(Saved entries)
┄┄┄┄┄┄┄┄┄┄

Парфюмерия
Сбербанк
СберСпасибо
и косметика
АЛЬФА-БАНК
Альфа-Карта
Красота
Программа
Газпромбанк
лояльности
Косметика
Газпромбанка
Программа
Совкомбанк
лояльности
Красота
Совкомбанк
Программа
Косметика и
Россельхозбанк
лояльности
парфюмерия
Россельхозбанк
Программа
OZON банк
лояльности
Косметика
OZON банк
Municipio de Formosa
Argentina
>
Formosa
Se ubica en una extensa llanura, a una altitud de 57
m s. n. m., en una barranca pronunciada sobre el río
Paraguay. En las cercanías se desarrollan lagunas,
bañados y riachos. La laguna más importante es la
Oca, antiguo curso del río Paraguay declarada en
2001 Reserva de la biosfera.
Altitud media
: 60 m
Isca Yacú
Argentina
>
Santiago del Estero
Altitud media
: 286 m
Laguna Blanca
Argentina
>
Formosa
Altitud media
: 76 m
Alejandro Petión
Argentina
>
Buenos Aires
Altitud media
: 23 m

┄┄┄┄┄┄┄┄┄┄

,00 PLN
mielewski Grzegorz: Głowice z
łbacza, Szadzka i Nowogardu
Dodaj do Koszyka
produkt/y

┄┄┄┄┄┄┄┄┄┄

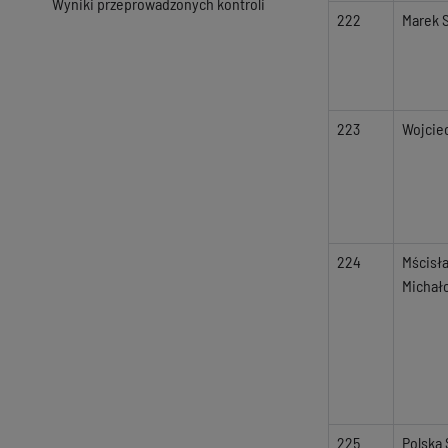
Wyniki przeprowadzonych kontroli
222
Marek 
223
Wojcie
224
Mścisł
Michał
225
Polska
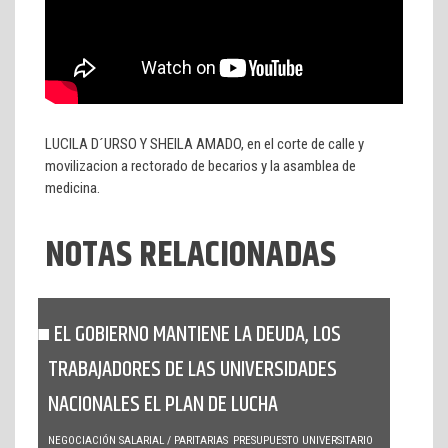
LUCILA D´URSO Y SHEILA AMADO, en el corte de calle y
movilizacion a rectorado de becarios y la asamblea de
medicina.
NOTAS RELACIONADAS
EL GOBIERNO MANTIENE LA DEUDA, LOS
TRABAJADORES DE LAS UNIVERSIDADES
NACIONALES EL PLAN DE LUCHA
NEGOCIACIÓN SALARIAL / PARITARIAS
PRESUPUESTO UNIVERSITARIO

┄┄┄┄┄┄┄┄┄┄

**Task objective**
Filter the entries above down to the lines that contain the word "Paraguay".

**Task result**
Paraguay. En las cercanías se desarrollan lagunas,
Oca, antiguo curso del río Paraguay declarada en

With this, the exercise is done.